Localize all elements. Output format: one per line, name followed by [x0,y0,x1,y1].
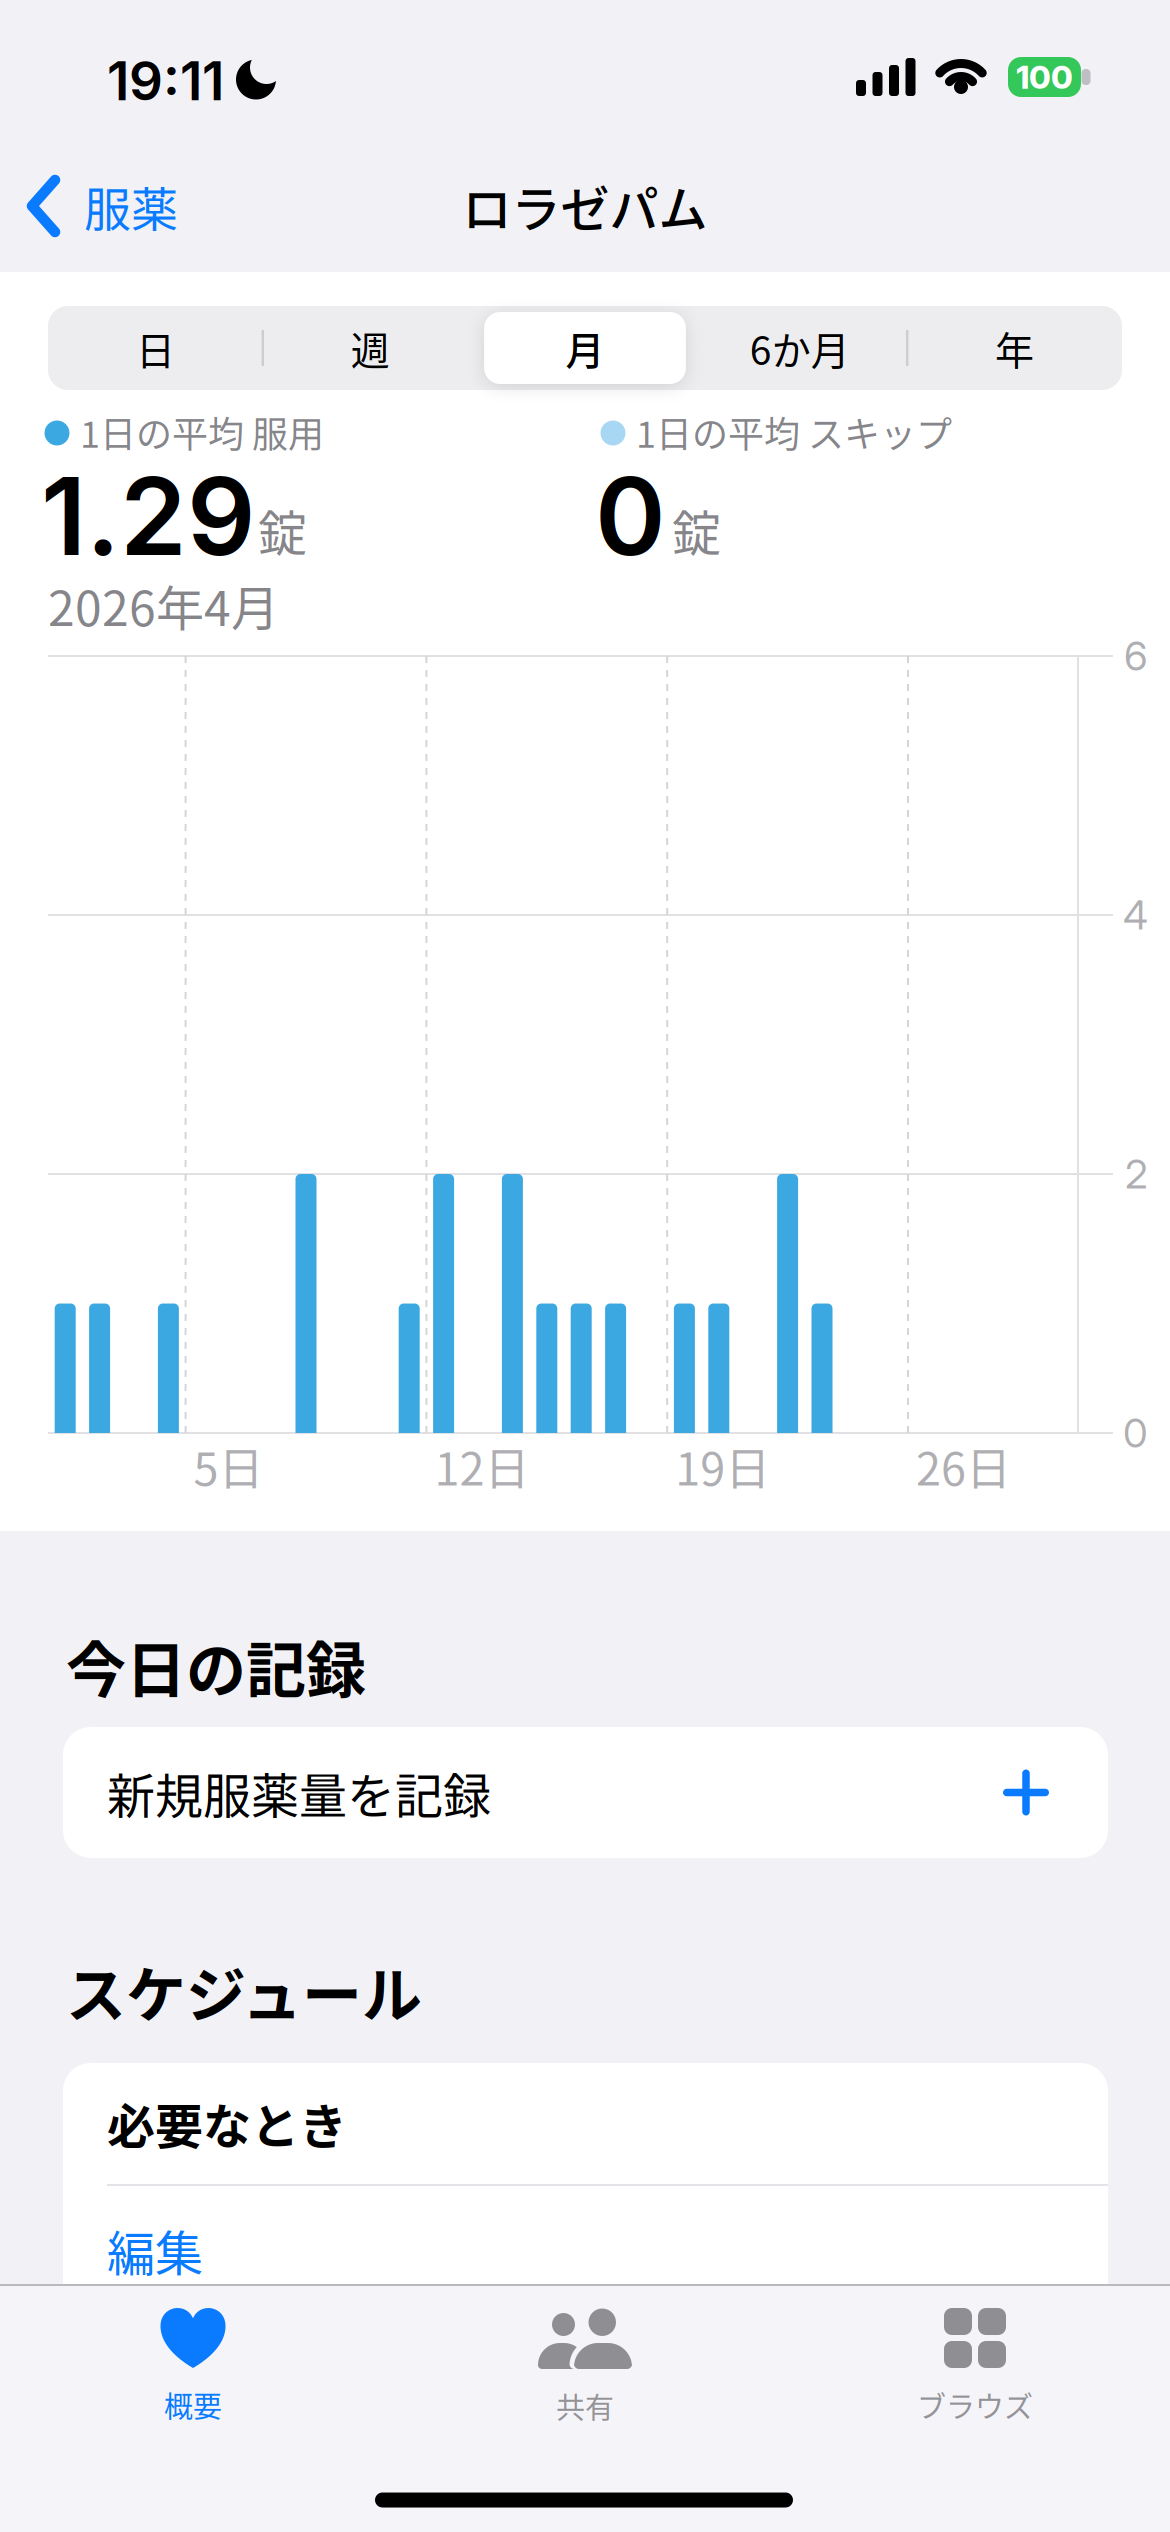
staticText: 必要なとき [107,2088,347,2158]
button[interactable]: 月 [478,306,692,390]
staticText: スケジュール [66,1948,422,2034]
staticText: 今日の記録 [66,1623,366,1710]
staticText: 1日の平均 服用 [80,406,324,458]
staticText: 服薬 [84,172,178,240]
staticText: 新規服薬量を記録 [107,1758,491,1827]
staticText: ブラウズ [917,2384,1033,2426]
staticText: 月 [566,320,604,376]
staticText: 年 [995,320,1034,376]
staticText: 0 [595,451,666,581]
staticText: 錠 [672,494,721,566]
staticText: 編集 [107,2215,203,2285]
staticText: 26日 [916,1433,1011,1499]
button[interactable]: 概要 [43,2292,343,2442]
staticText: 6か月 [750,320,850,376]
staticText: 週 [351,320,390,376]
staticText: 日 [136,320,175,376]
button[interactable]: 6か月 [692,306,907,390]
staticText: 錠 [258,494,307,566]
button[interactable]: 年 [907,306,1122,390]
button[interactable]: 週 [263,306,478,390]
staticText: 19:11 [107,49,224,113]
button[interactable]: 日 [48,306,263,390]
staticText: 100 [1016,58,1073,96]
button[interactable]: 共有 [435,2292,735,2442]
staticText: 19日 [675,1433,770,1499]
staticText: 共有 [556,2385,614,2427]
staticText: 0 [1123,1409,1148,1457]
staticText: 2026年4月 [48,570,279,640]
staticText: 5日 [194,1433,264,1499]
button[interactable]: 戻る 服薬 [27,161,247,251]
staticText: 12日 [434,1433,529,1499]
button[interactable]: 新規服薬量を記録 [63,1727,1108,1858]
staticText: 1.29 [41,451,255,581]
staticText: ロラゼパム [462,170,708,242]
staticText: 2 [1125,1150,1148,1198]
button[interactable]: ブラウズ [825,2292,1125,2442]
staticText: 6 [1124,632,1148,680]
staticText: 4 [1123,891,1148,939]
staticText: 概要 [164,2384,222,2426]
staticText: 1日の平均 スキップ [636,406,952,458]
button[interactable]: 編集 [63,2218,1108,2282]
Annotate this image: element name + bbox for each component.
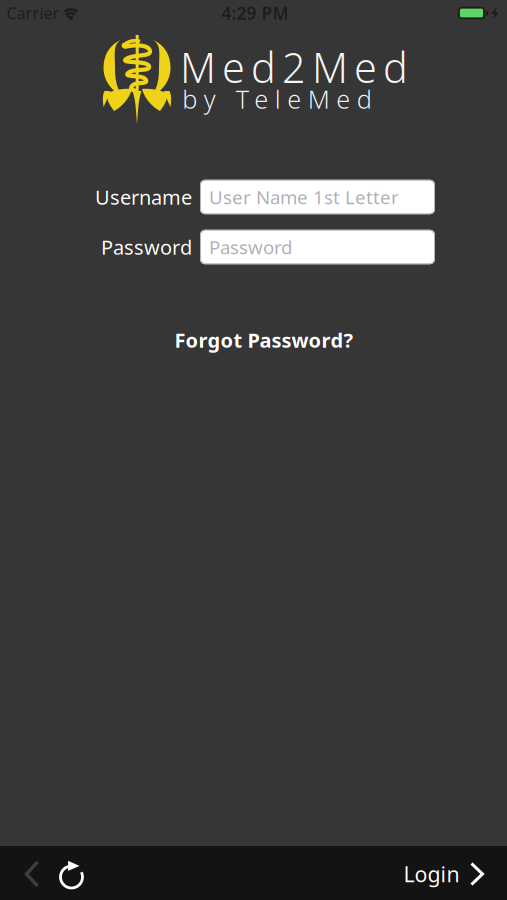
button[interactable]: User Name 1st Letter	[200, 180, 435, 214]
button[interactable]: Refresh	[58, 860, 86, 890]
staticText: Med2Med	[180, 40, 408, 94]
staticText: Carrier	[6, 2, 60, 24]
staticText: by TeleMed	[182, 82, 372, 116]
staticText: 4:29 PM	[222, 2, 288, 24]
staticText: User Name 1st Letter	[209, 185, 399, 209]
button[interactable]: Forgot Password?	[174, 327, 354, 353]
staticText: Login	[404, 860, 460, 888]
staticText: Username	[95, 184, 192, 210]
button[interactable]: Password	[200, 230, 435, 264]
staticText: Forgot Password?	[174, 327, 354, 353]
staticText: Password	[101, 234, 192, 260]
button[interactable]: Back	[25, 860, 39, 888]
button[interactable]: Login	[404, 860, 484, 888]
staticText: Password	[209, 235, 292, 259]
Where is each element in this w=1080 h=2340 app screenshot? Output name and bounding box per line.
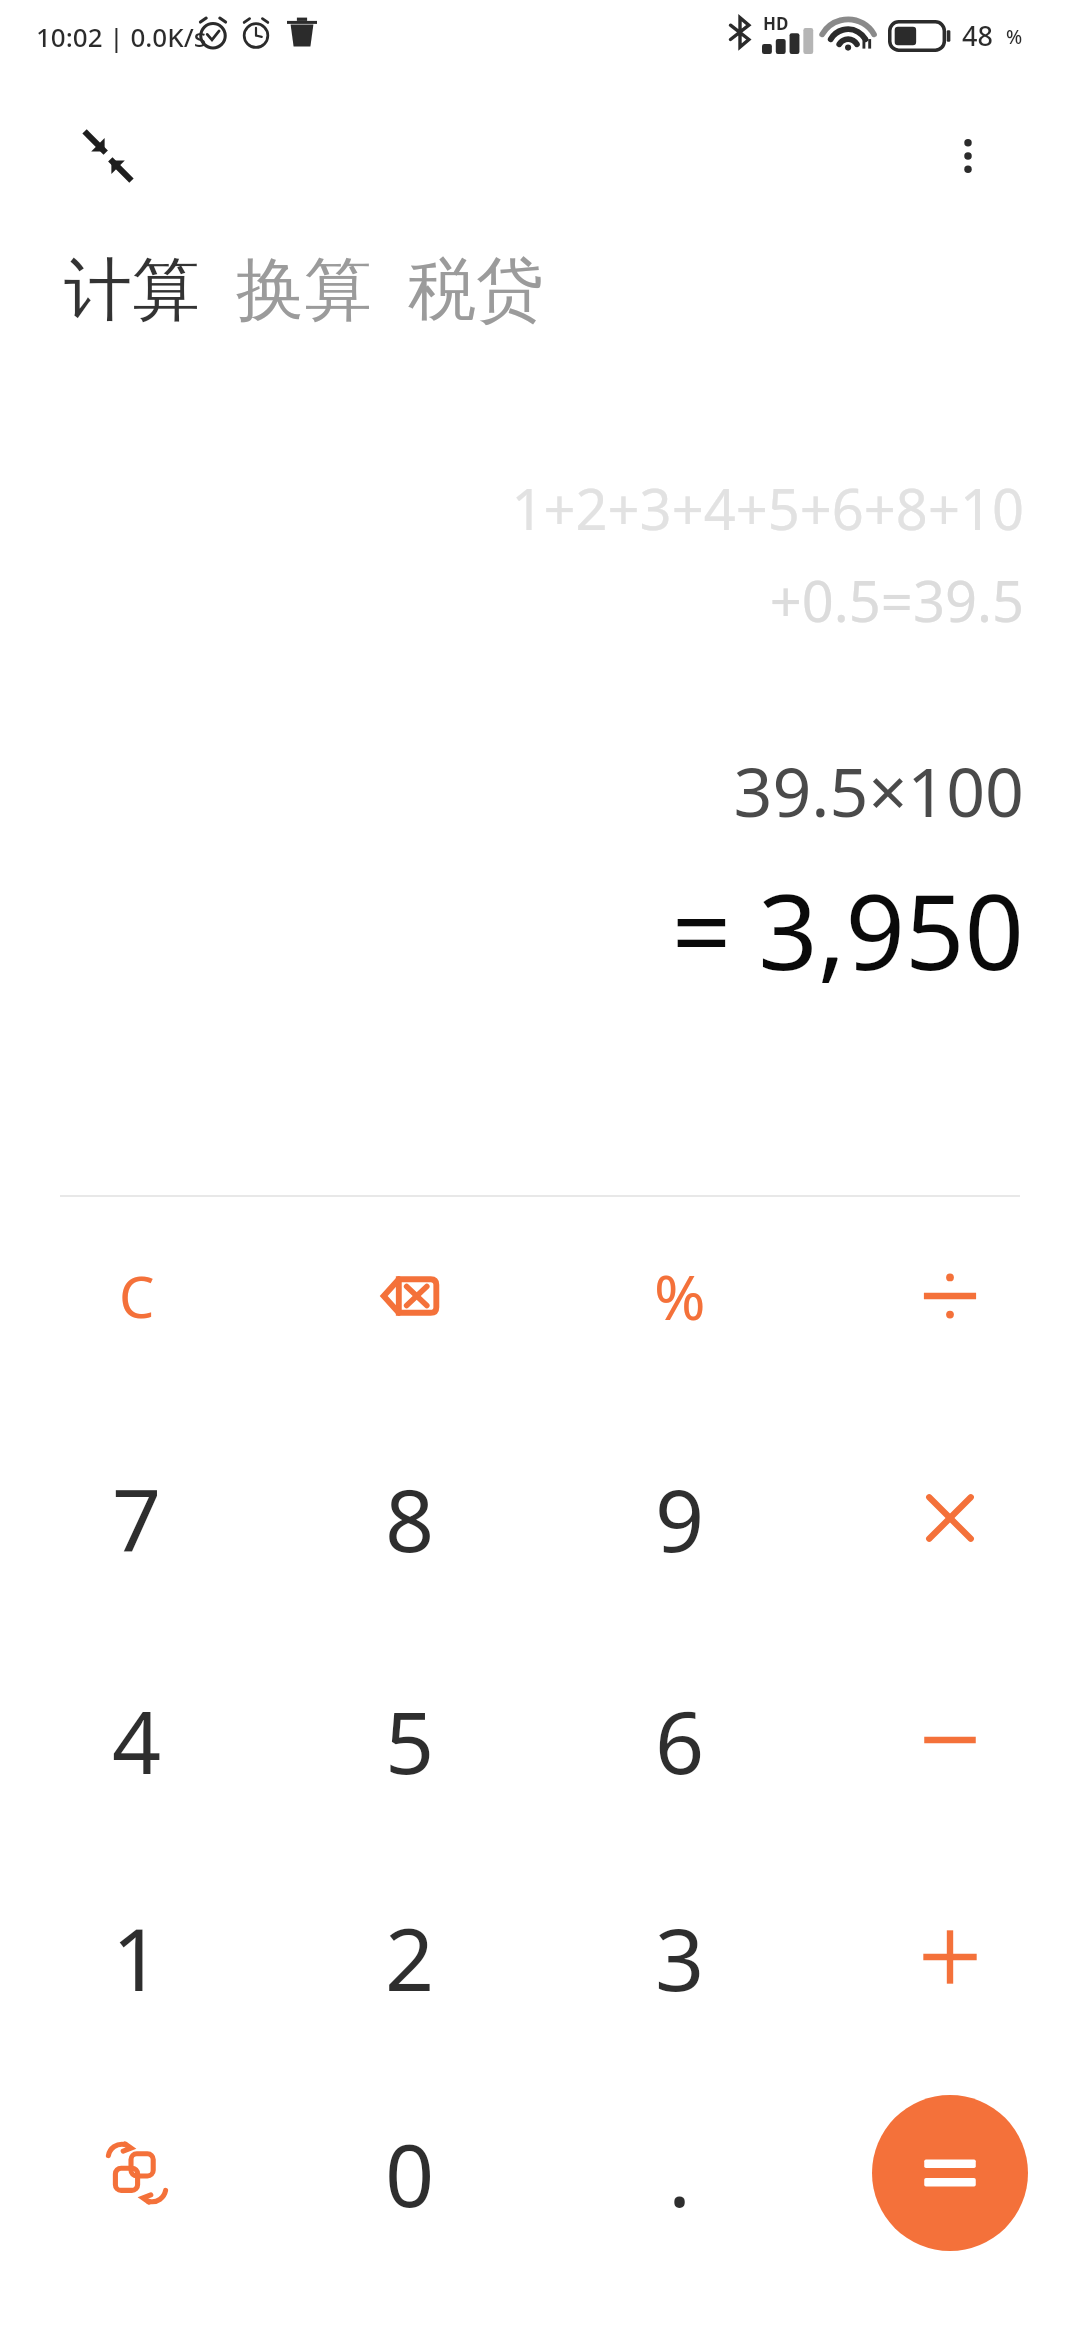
button[interactable]: 9 (560, 1418, 800, 1618)
button[interactable]: 2 (290, 1857, 530, 2057)
button[interactable]: More options (922, 110, 1014, 202)
staticText: 9 (655, 1460, 705, 1577)
button[interactable]: Minus (830, 1640, 1070, 1840)
button[interactable]: 计算 (64, 248, 218, 334)
button[interactable]: 换算 (218, 248, 390, 334)
button[interactable]: 7 (17, 1418, 257, 1618)
button[interactable]: 税贷 (390, 248, 544, 334)
staticText: 48 (962, 17, 993, 54)
button[interactable]: . (560, 2073, 800, 2273)
button[interactable]: Unit converter (17, 2073, 257, 2273)
staticText: . (668, 2115, 692, 2232)
staticText: +0.5=39.5 (769, 562, 1024, 638)
staticText: 3 (655, 1899, 705, 2016)
button[interactable]: 4 (17, 1640, 257, 1840)
button[interactable]: Collapse (62, 110, 154, 202)
staticText: 10:02 | 0.0K/s (36, 19, 207, 54)
button[interactable]: 0 (290, 2073, 530, 2273)
staticText: 39.5×100 (733, 744, 1024, 837)
staticText: % (654, 1254, 706, 1338)
button[interactable]: C (17, 1196, 257, 1396)
staticText: 换算 (236, 248, 372, 334)
button[interactable]: Plus (830, 1857, 1070, 2057)
staticText: C (119, 1258, 155, 1334)
staticText: 1 (112, 1899, 162, 2016)
button[interactable]: 6 (560, 1640, 800, 1840)
staticText: 5 (385, 1682, 435, 1799)
staticText: 0 (385, 2115, 435, 2232)
staticText: 2 (385, 1899, 435, 2016)
button[interactable]: 5 (290, 1640, 530, 1840)
staticText: = 3,950 (671, 859, 1024, 1001)
staticText: 计算 (64, 248, 200, 334)
staticText: 7 (112, 1460, 162, 1577)
staticText: 8 (385, 1460, 435, 1577)
staticText: HD (763, 12, 789, 35)
button[interactable]: 8 (290, 1418, 530, 1618)
button[interactable]: 3 (560, 1857, 800, 2057)
staticText: % (1006, 24, 1023, 50)
button[interactable]: Equals (872, 2095, 1028, 2251)
staticText: 税贷 (408, 248, 544, 334)
button[interactable]: Multiply (830, 1418, 1070, 1618)
button[interactable]: Divide (830, 1196, 1070, 1396)
staticText: 1+2+3+4+5+6+8+10 (511, 470, 1024, 546)
button[interactable]: 1 (17, 1857, 257, 2057)
button[interactable]: % (560, 1196, 800, 1396)
staticText: 6 (655, 1682, 705, 1799)
button[interactable]: Backspace (290, 1196, 530, 1396)
staticText: 4 (112, 1682, 162, 1799)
+++
▶ [Exercise objective] Print the records word for word and exclude any picture they hold.

▶ [Reply to the task]
Localize all elements. Output format: one per line, name followed by [x0,y0,x1,y1].
staticText: 必要なとき [107,2088,347,2158]
button[interactable]: 月 [478,306,692,390]
staticText: スケジュール [66,1948,422,2034]
staticText: 今日の記録 [66,1623,366,1710]
staticText: 1日の平均 服用 [80,406,324,458]
staticText: 服薬 [84,172,178,240]
staticText: 新規服薬量を記録 [107,1758,491,1827]
staticText: ブラウズ [917,2384,1033,2426]
staticText: 月 [566,320,604,376]
staticText: 年 [995,320,1034,376]
staticText: 0 [595,451,666,581]
staticText: 錠 [672,494,721,566]
staticText: 編集 [107,2215,203,2285]
staticText: 26日 [916,1433,1011,1499]
button[interactable]: 概要 [43,2292,343,2442]
staticText: 6か月 [750,320,850,376]
staticText: 週 [351,320,390,376]
staticText: 日 [136,320,175,376]
button[interactable]: 6か月 [692,306,907,390]
staticText: 錠 [258,494,307,566]
button[interactable]: 年 [907,306,1122,390]
button[interactable]: 週 [263,306,478,390]
staticText: 19:11 [107,49,224,113]
button[interactable]: 日 [48,306,263,390]
staticText: 100 [1016,58,1073,96]
button[interactable]: 共有 [435,2292,735,2442]
staticText: 19日 [675,1433,770,1499]
staticText: 共有 [556,2385,614,2427]
staticText: 0 [1123,1409,1148,1457]
staticText: 2026年4月 [48,570,279,640]
staticText: 5日 [194,1433,264,1499]
button[interactable]: 戻る 服薬 [27,161,247,251]
staticText: 12日 [434,1433,529,1499]
button[interactable]: 新規服薬量を記録 [63,1727,1108,1858]
staticText: 1.29 [41,451,255,581]
staticText: ロラゼパム [462,170,708,242]
staticText: 2 [1125,1150,1148,1198]
button[interactable]: ブラウズ [825,2292,1125,2442]
staticText: 6 [1124,632,1148,680]
staticText: 4 [1123,891,1148,939]
staticText: 概要 [164,2384,222,2426]
staticText: 1日の平均 スキップ [636,406,952,458]
button[interactable]: 編集 [63,2218,1108,2282]
Annotate this image: element name + bbox for each component.
button[interactable]: User Name 1st Letter	[200, 180, 435, 214]
button[interactable]: Refresh	[58, 860, 86, 890]
staticText: Med2Med	[180, 40, 408, 94]
staticText: Carrier	[6, 2, 60, 24]
staticText: by TeleMed	[182, 82, 372, 116]
staticText: 4:29 PM	[222, 2, 288, 24]
staticText: User Name 1st Letter	[209, 185, 399, 209]
button[interactable]: Forgot Password?	[174, 327, 354, 353]
staticText: Login	[404, 860, 460, 888]
staticText: Username	[95, 184, 192, 210]
button[interactable]: Password	[200, 230, 435, 264]
staticText: Forgot Password?	[174, 327, 354, 353]
staticText: Password	[101, 234, 192, 260]
button[interactable]: Back	[25, 860, 39, 888]
button[interactable]: Login	[404, 860, 484, 888]
staticText: Password	[209, 235, 292, 259]
Where is each element in this w=1080 h=2340 app screenshot? Output name and bounding box per line.
button[interactable]: 9 (560, 1418, 800, 1618)
button[interactable]: 2 (290, 1857, 530, 2057)
button[interactable]: More options (922, 110, 1014, 202)
staticText: 9 (655, 1460, 705, 1577)
button[interactable]: Minus (830, 1640, 1070, 1840)
button[interactable]: 计算 (64, 248, 218, 334)
button[interactable]: 换算 (218, 248, 390, 334)
button[interactable]: 7 (17, 1418, 257, 1618)
button[interactable]: 税贷 (390, 248, 544, 334)
staticText: 48 (962, 17, 993, 54)
button[interactable]: . (560, 2073, 800, 2273)
button[interactable]: Unit converter (17, 2073, 257, 2273)
staticText: . (668, 2115, 692, 2232)
staticText: +0.5=39.5 (769, 562, 1024, 638)
staticText: 3 (655, 1899, 705, 2016)
button[interactable]: 4 (17, 1640, 257, 1840)
button[interactable]: Collapse (62, 110, 154, 202)
staticText: 10:02 | 0.0K/s (36, 19, 207, 54)
button[interactable]: 0 (290, 2073, 530, 2273)
staticText: 39.5×100 (733, 744, 1024, 837)
staticText: % (654, 1254, 706, 1338)
button[interactable]: C (17, 1196, 257, 1396)
staticText: 换算 (236, 248, 372, 334)
button[interactable]: Plus (830, 1857, 1070, 2057)
staticText: C (119, 1258, 155, 1334)
staticText: 1 (112, 1899, 162, 2016)
button[interactable]: 6 (560, 1640, 800, 1840)
staticText: 5 (385, 1682, 435, 1799)
staticText: 0 (385, 2115, 435, 2232)
staticText: 2 (385, 1899, 435, 2016)
button[interactable]: 5 (290, 1640, 530, 1840)
staticText: = 3,950 (671, 859, 1024, 1001)
staticText: 计算 (64, 248, 200, 334)
staticText: 7 (112, 1460, 162, 1577)
staticText: 8 (385, 1460, 435, 1577)
staticText: HD (763, 12, 789, 35)
button[interactable]: 8 (290, 1418, 530, 1618)
button[interactable]: 3 (560, 1857, 800, 2057)
staticText: % (1006, 24, 1023, 50)
button[interactable]: Equals (872, 2095, 1028, 2251)
staticText: 税贷 (408, 248, 544, 334)
button[interactable]: Multiply (830, 1418, 1070, 1618)
button[interactable]: Divide (830, 1196, 1070, 1396)
staticText: 1+2+3+4+5+6+8+10 (511, 470, 1024, 546)
button[interactable]: 1 (17, 1857, 257, 2057)
button[interactable]: % (560, 1196, 800, 1396)
staticText: 6 (655, 1682, 705, 1799)
button[interactable]: Backspace (290, 1196, 530, 1396)
staticText: 4 (112, 1682, 162, 1799)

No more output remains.